Approach to the Two Metre Tall Farmhouse Brewery
The Two Meter Tall Farmhouse Ale and Cider Shed in the Derwent Valley is at home among the gumtrees in a former shearing shed on Ashley and Jane Huntington’s farm at Hayes, just past New Norfolk. While lacking some of the cultivated ambience of say, Willie Smith's, it certainly has the goods under the hood, notably the brewing equipment from St. Ives Hotel in Battery Point. Their dry cider is made from traditional English cider apples grown in the Huon and, unlike mass produced ciders, theirs is slowly fermented in bottles using pure apple juice and natural yeasts. The end product is unfiltered and has no additives, preservatives or sulphur dioxide. Occasionally they also make barrel -aged special editions which include fruit such as cherries or medlars, but this year's batch has already sold out.

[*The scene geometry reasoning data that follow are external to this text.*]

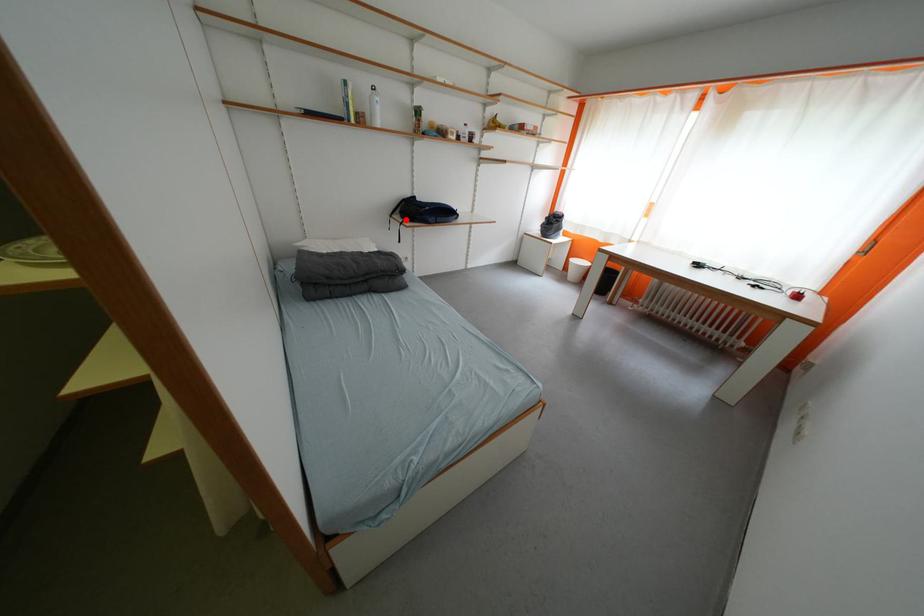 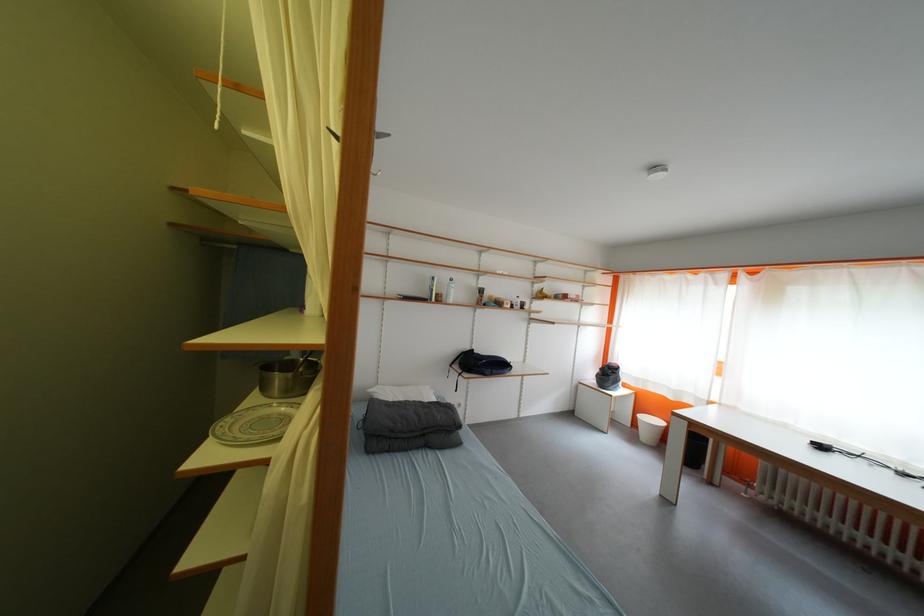 Question: I am providing you with two images of the same scene from different viewpoints. Given a red point in image1, look at the same physical point in image2. Is it:

Choices:
 (A) Closer to the viewpoint
 (B) Farther from the viewpoint

Answer: (B) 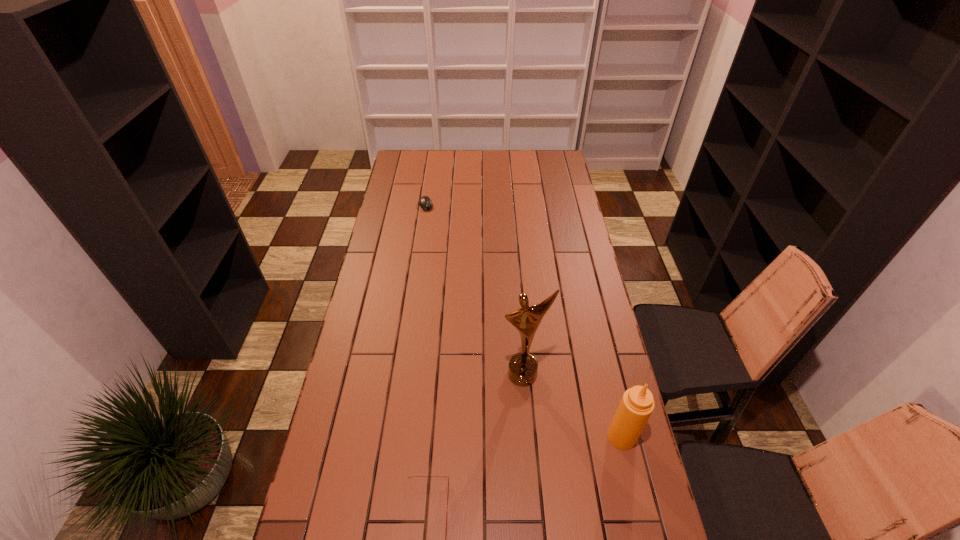 In order to click on free location at the far right corner of the desktop in this screenshot , I will do `click(541, 159)`.

Find the location of `free location at the near right corner`. free location at the near right corner is located at coordinates (597, 502).

The width and height of the screenshot is (960, 540). Find the location of `free space between the leftmost object and the third nearest object`. free space between the leftmost object and the third nearest object is located at coordinates (474, 289).

This screenshot has width=960, height=540. In order to click on vacant space that is in between the third nearest object and the second tallest object in this screenshot , I will do `click(572, 406)`.

Find the location of a particular element. The width and height of the screenshot is (960, 540). unoccupied position between the computer mouse and the tallest object is located at coordinates (474, 289).

Locate an element on the screen. The image size is (960, 540). object that is the closest to the award is located at coordinates pos(637,404).

Find the location of a particular element. object that is the closest one to the computer mouse is located at coordinates (522, 369).

Where is `vacant space that satisfies the following two spatial constraints: 1. on the front side of the rightmost object; 2. on the left side of the second object from right to left`? The image size is (960, 540). vacant space that satisfies the following two spatial constraints: 1. on the front side of the rightmost object; 2. on the left side of the second object from right to left is located at coordinates (528, 437).

Find the location of a particular element. blank area in the image that satisfies the following two spatial constraints: 1. on the front side of the computer mouse; 2. on the right side of the second nearest object is located at coordinates (392, 437). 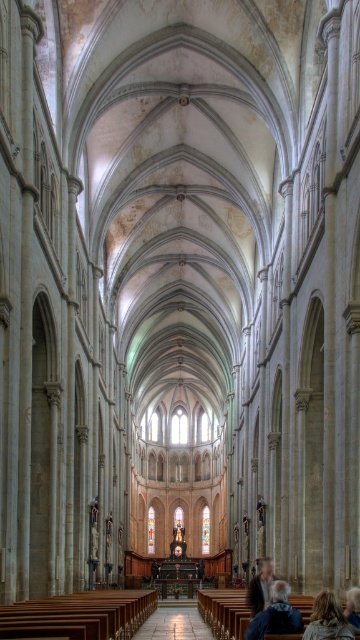 Question: Which object appears farthest from the camera in this image?

Choices:
 (A) blonde hair at lower right
 (B) gray hair at center

Answer: (B)

Question: Does blue denim jacket at lower right come in front of blonde hair at lower right?

Choices:
 (A) no
 (B) yes

Answer: (A)

Question: Estimate the real-world distances between objects in this image. Which object is farther from the blonde hair at lower right?

Choices:
 (A) gray hair at center
 (B) blue denim jacket at lower right

Answer: (A)

Question: Which object appears closest to the camera in this image?

Choices:
 (A) blue denim jacket at lower right
 (B) gray hair at center

Answer: (A)

Question: Is blue denim jacket at lower right closer to camera compared to dark brown leather jacket at lower center?

Choices:
 (A) yes
 (B) no

Answer: (A)

Question: Is blue denim jacket at lower right below gray hair at center?

Choices:
 (A) no
 (B) yes

Answer: (B) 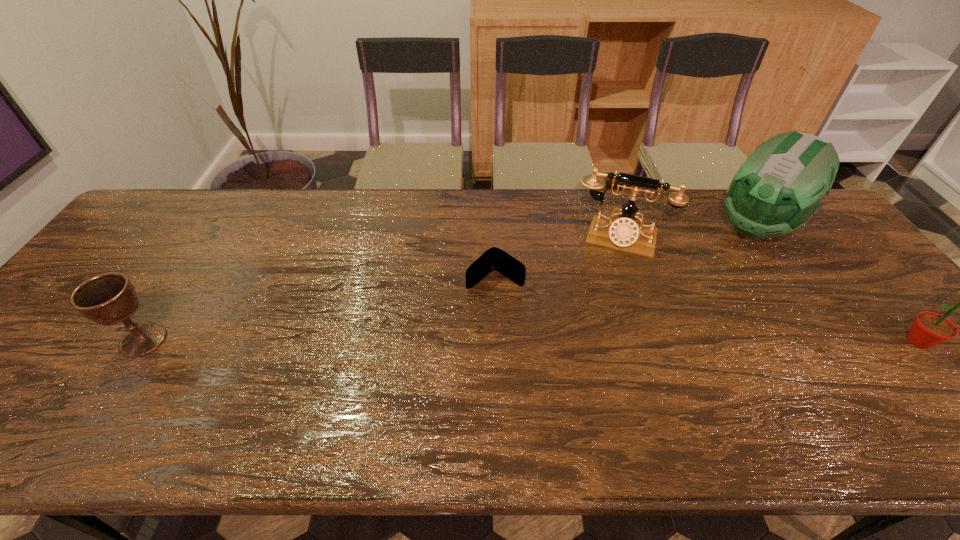 Where is `the leftmost object`? The width and height of the screenshot is (960, 540). the leftmost object is located at coordinates (109, 298).

Locate an element on the screen. The height and width of the screenshot is (540, 960). chalice is located at coordinates (109, 298).

The width and height of the screenshot is (960, 540). I want to click on sunflower, so click(x=929, y=328).

Locate an element on the screen. The image size is (960, 540). the third object from right to left is located at coordinates (623, 233).

Find the location of a particular element. the third farthest object is located at coordinates (494, 258).

Identify the location of the fourth object from right to left. The height and width of the screenshot is (540, 960). (494, 258).

This screenshot has height=540, width=960. In order to click on the second object from right to left in this screenshot , I will do `click(779, 187)`.

Where is `football helmet`? The height and width of the screenshot is (540, 960). football helmet is located at coordinates (779, 187).

Locate an element on the screen. The height and width of the screenshot is (540, 960). free space located 0.360m on the right of the leftmost object is located at coordinates (315, 340).

Locate an element on the screen. This screenshot has width=960, height=540. free location located on the dial of the telephone is located at coordinates (589, 339). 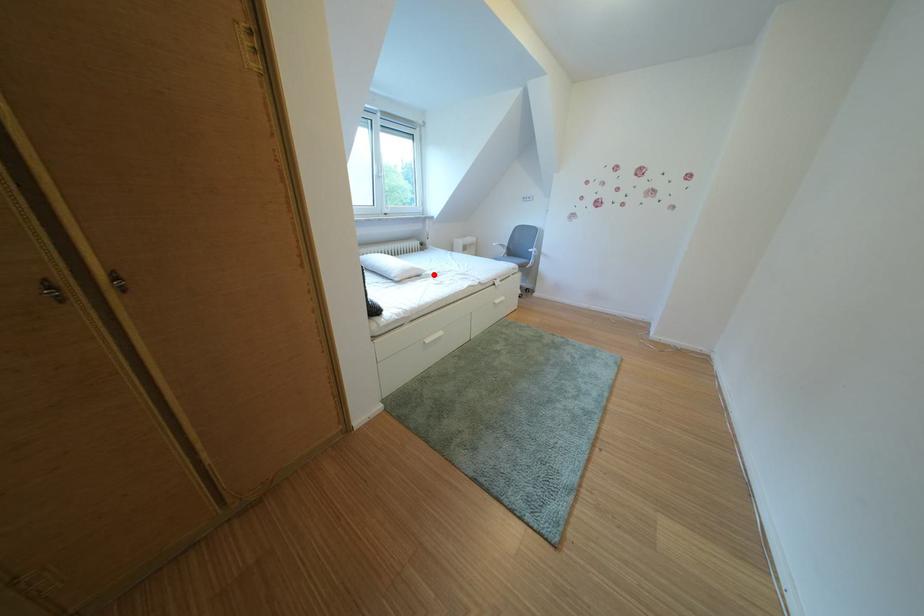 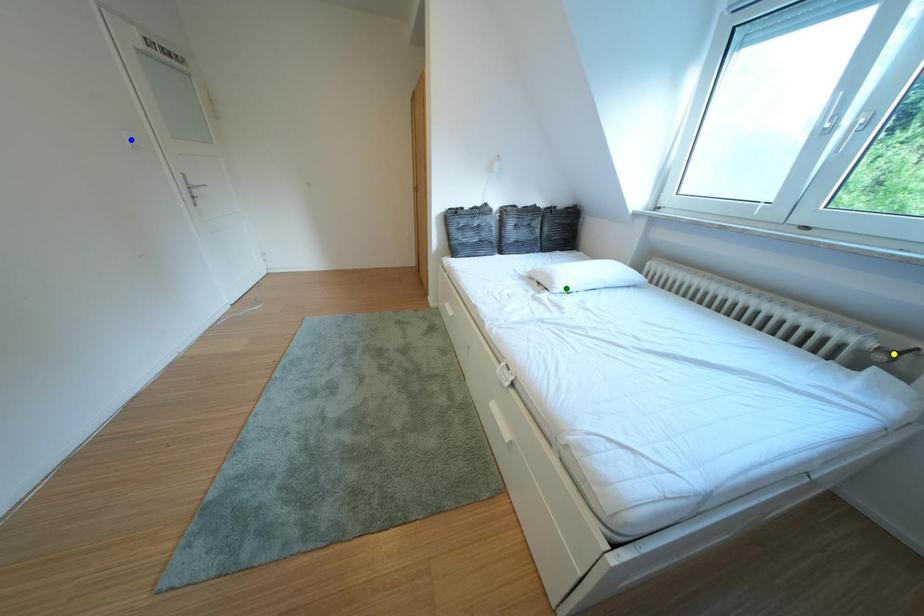 Question: I am providing you with two images of the same scene from different viewpoints. A red point is marked on the first image. You are given multiple points on the second image. Which spot in image 2 lines up with the point in image 1?

Choices:
 (A) blue point
 (B) green point
 (C) yellow point

Answer: (B) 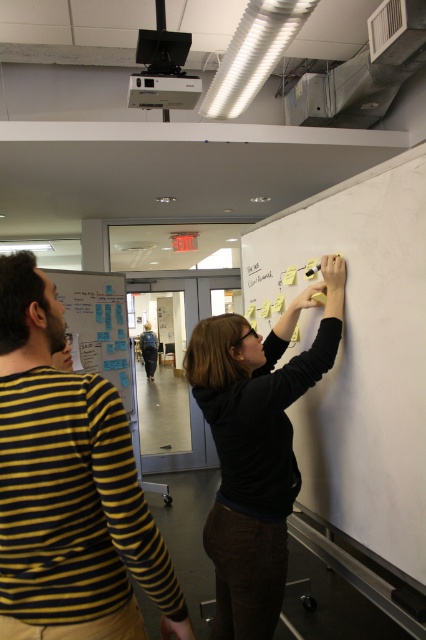 Question: Which object appears farthest from the camera in this image?

Choices:
 (A) yellow striped shirt at left
 (B) white matte whiteboard at upper right
 (C) white paperboard at left

Answer: (C)

Question: Considering the relative positions of white matte whiteboard at upper right and black matte shirt at upper right in the image provided, where is white matte whiteboard at upper right located with respect to black matte shirt at upper right?

Choices:
 (A) above
 (B) below

Answer: (A)

Question: Is white matte whiteboard at upper right below black matte shirt at upper right?

Choices:
 (A) yes
 (B) no

Answer: (B)

Question: Can you confirm if black matte shirt at upper right is smaller than white paperboard at left?

Choices:
 (A) no
 (B) yes

Answer: (B)

Question: Considering the real-world distances, which object is farthest from the black matte shirt at upper right?

Choices:
 (A) white matte whiteboard at upper right
 (B) white paperboard at left

Answer: (B)

Question: Among these points, which one is nearest to the camera?

Choices:
 (A) (412, 164)
 (B) (250, 337)

Answer: (A)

Brewhouse with the equipment acquired from St.Ives in Battery Point
 
Ashley and Jane have been brewing beer here since 2004, well ahead of the growing interest in craft beer, though Ashley (the Two Metre Tall in the name) admits his first brews were not exactly what he had had in mind. Having trained and worked as a senior winemaker in France, he and Jane had planned to start a vineyard, but seeing the abundance of hops in the Derwent Valley and the bounteous supply of fruit, it was almost inevitable that he should turn to Ale and Cider instead, though the vineyard remains on the drawing board.


The business end is much more elaborate than the bar


Having pioneered craft beer in Tasmania, it seems that the Huntingtons are really onto something with cider.  In keeping with global trends which show cider sales to be up by 74% worldwide, the number of  regular cider drinkers in Australia has increased by some half a million between  2013 and 2017 according to Roy Morgan research, and now totals around 2.4 million. Kathleen Willcox,
writing in Vinepair writes that it is the happy conjunction of several trends which  which have helped things along such as the interest in artisanal produce and  the farm - to -table movement.

The other half of Two Metre Tall -  Jane Huntington dispenses some of the house cider 
 
 There’s no food on offer here, but guests are welcome to bring their own or to have a barbecue in the picnic area.  There’s  a real Aussie feel here. It could be the gumtrees, but it's also about the down -to  -earth attitude of its owners. The slowly matured cider isn’t half bad either.